Department of Ophthalmology and Visual Sciences, The Chinese University of Hong Kong, Hong Kong, Hong Kong.
Hong Kong Eye Hospital, Hong Kong, Hong Kong.
Eye (Lond). 2021 Jan;35(1):188-201. doi: 10.1038/s41433-020-01191-5. Epub 2020 Oct 7.
Deep learning (DL), a subset of artificial intelligence (AI) based on deep neural networks, has made significant breakthroughs in medical imaging, particularly for image classification and pattern recognition. In ophthalmology, applying DL for glaucoma assessment with optical coherence tomography (OCT), including OCT traditional reports, two-dimensional (2D) B-scans, and three-dimensional (3D) volumetric scans, has increasingly raised research interests. Studies have demonstrated that using DL for interpreting OCT is efficient, accurate, and with good performance for discriminating glaucomatous eyes from normal eyes, suggesting that incorporation of DL technology in OCT for glaucoma assessment could potentially address some gaps in the current practice and clinical workflow. However, further research is crucial in tackling some existing challenges, such as annotation standardization (i.e., setting a standard for ground truth labelling among different studies), development of DL-powered IT infrastructure for real-world implementation, prospective validation in unseen datasets for further evaluation of generalizability, cost-effectiveness analysis after integration of DL, the AI "black box" explanation problem. This review summarizes recent studies on the application of DL on OCT for glaucoma assessment, identifies the potential clinical impact arising from the development and deployment of the DL models, and discusses future research directions.
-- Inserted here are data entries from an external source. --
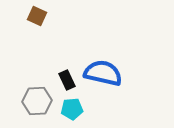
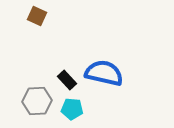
blue semicircle: moved 1 px right
black rectangle: rotated 18 degrees counterclockwise
cyan pentagon: rotated 10 degrees clockwise
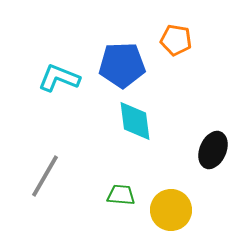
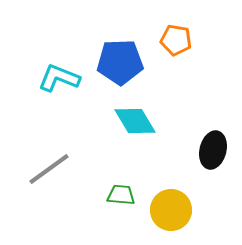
blue pentagon: moved 2 px left, 3 px up
cyan diamond: rotated 24 degrees counterclockwise
black ellipse: rotated 9 degrees counterclockwise
gray line: moved 4 px right, 7 px up; rotated 24 degrees clockwise
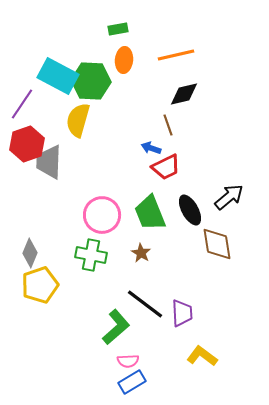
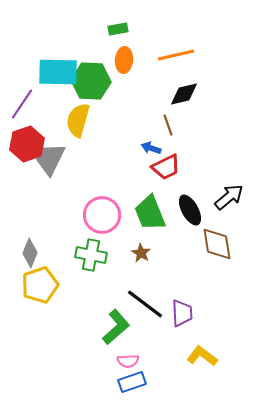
cyan rectangle: moved 4 px up; rotated 27 degrees counterclockwise
gray trapezoid: moved 1 px right, 3 px up; rotated 24 degrees clockwise
blue rectangle: rotated 12 degrees clockwise
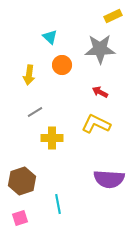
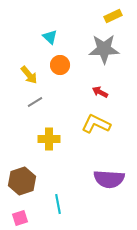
gray star: moved 4 px right
orange circle: moved 2 px left
yellow arrow: rotated 48 degrees counterclockwise
gray line: moved 10 px up
yellow cross: moved 3 px left, 1 px down
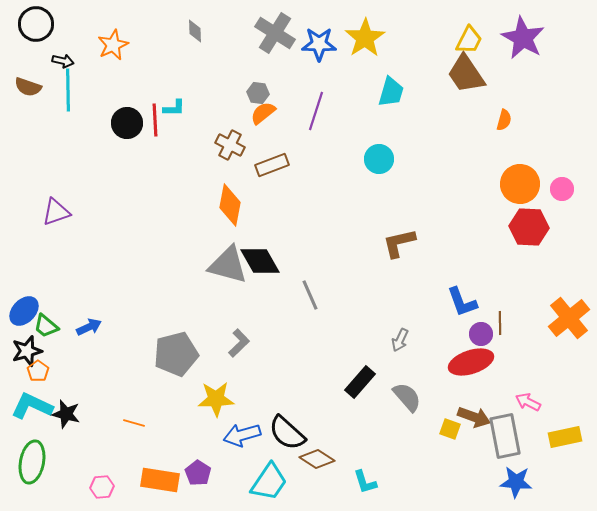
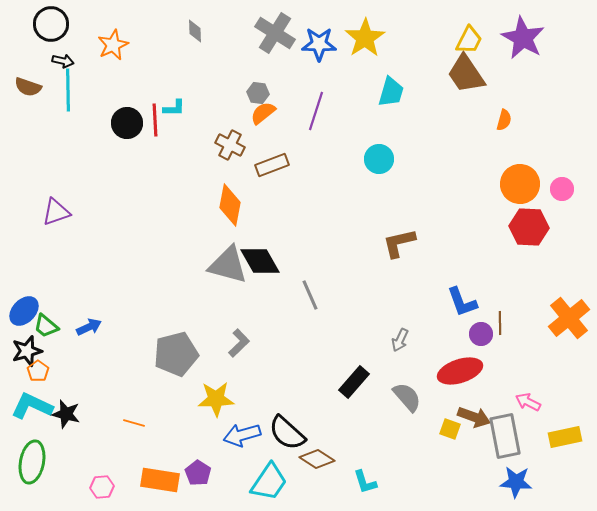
black circle at (36, 24): moved 15 px right
red ellipse at (471, 362): moved 11 px left, 9 px down
black rectangle at (360, 382): moved 6 px left
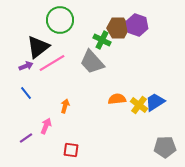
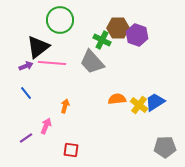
purple hexagon: moved 10 px down
pink line: rotated 36 degrees clockwise
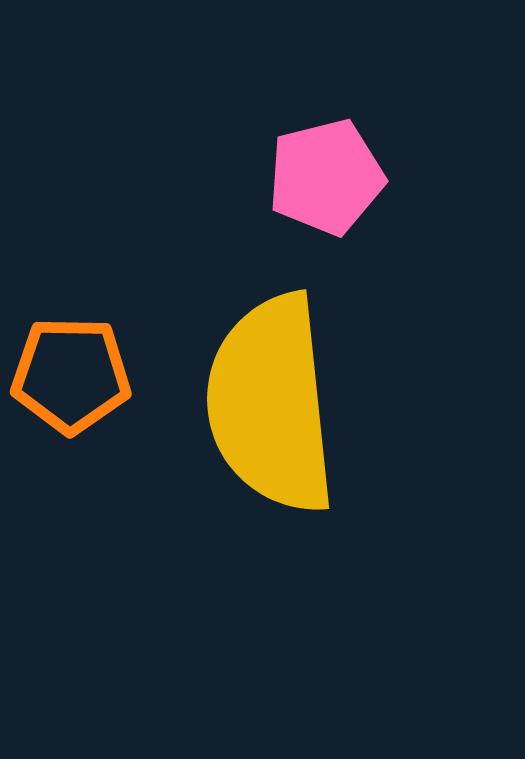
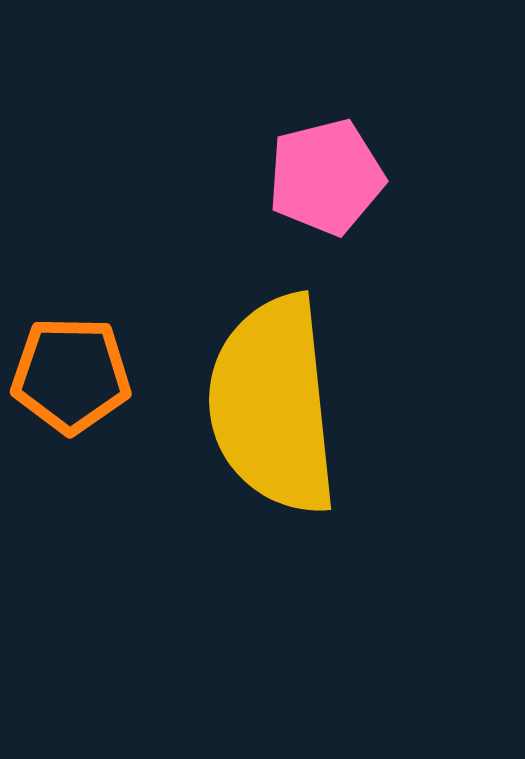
yellow semicircle: moved 2 px right, 1 px down
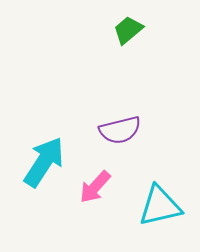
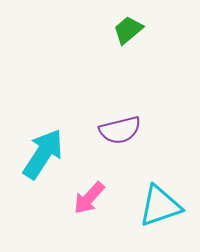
cyan arrow: moved 1 px left, 8 px up
pink arrow: moved 6 px left, 11 px down
cyan triangle: rotated 6 degrees counterclockwise
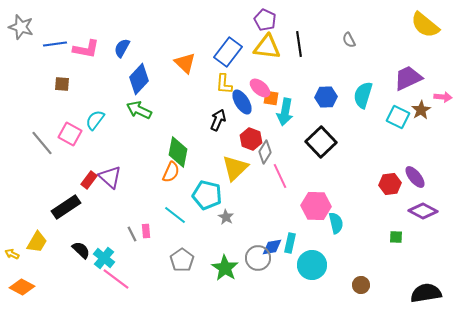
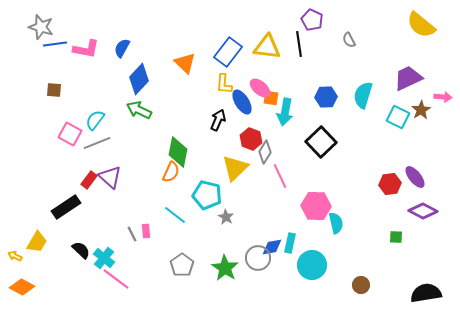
purple pentagon at (265, 20): moved 47 px right
yellow semicircle at (425, 25): moved 4 px left
gray star at (21, 27): moved 20 px right
brown square at (62, 84): moved 8 px left, 6 px down
gray line at (42, 143): moved 55 px right; rotated 72 degrees counterclockwise
yellow arrow at (12, 254): moved 3 px right, 2 px down
gray pentagon at (182, 260): moved 5 px down
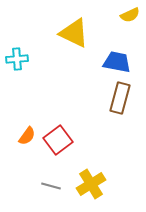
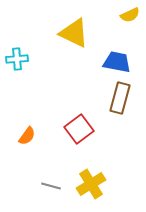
red square: moved 21 px right, 11 px up
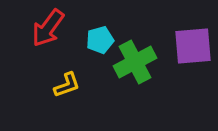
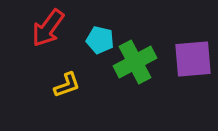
cyan pentagon: rotated 28 degrees clockwise
purple square: moved 13 px down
深度学习(DL)是人工智能(AI)的一个分支,基于深度神经网络,在医学成像领域取得了重大突破,特别是在图像分类和模式识别方面。在眼科学中,应用 DL 对光学相干断层扫描(OCT)进行青光眼评估,包括 OCT 传统报告、二维(2D)B 扫描和三维(3D)容积扫描,越来越引起研究兴趣。研究表明,使用 DL 来解释 OCT 是高效、准确的,并且在区分正常眼和青光眼眼中具有良好的性能,这表明将 DL 技术纳入 OCT 进行青光眼评估可能会解决当前实践和临床工作流程中的一些差距。然而,在解决一些现有挑战方面,进一步的研究至关重要,例如注释标准化(即在不同研究中设置地面实况标记的标准)、为实际应用开发基于 DL 的 IT 基础设施、在未见数据集上进行前瞻性验证以进一步评估泛化能力、整合 DL 后的成本效益分析、AI“黑盒”解释问题。本文综述了 DL 在 OCT 青光眼评估中的应用研究,确定了 DL 模型的开发和部署所带来的潜在临床影响,并讨论了未来的研究方向。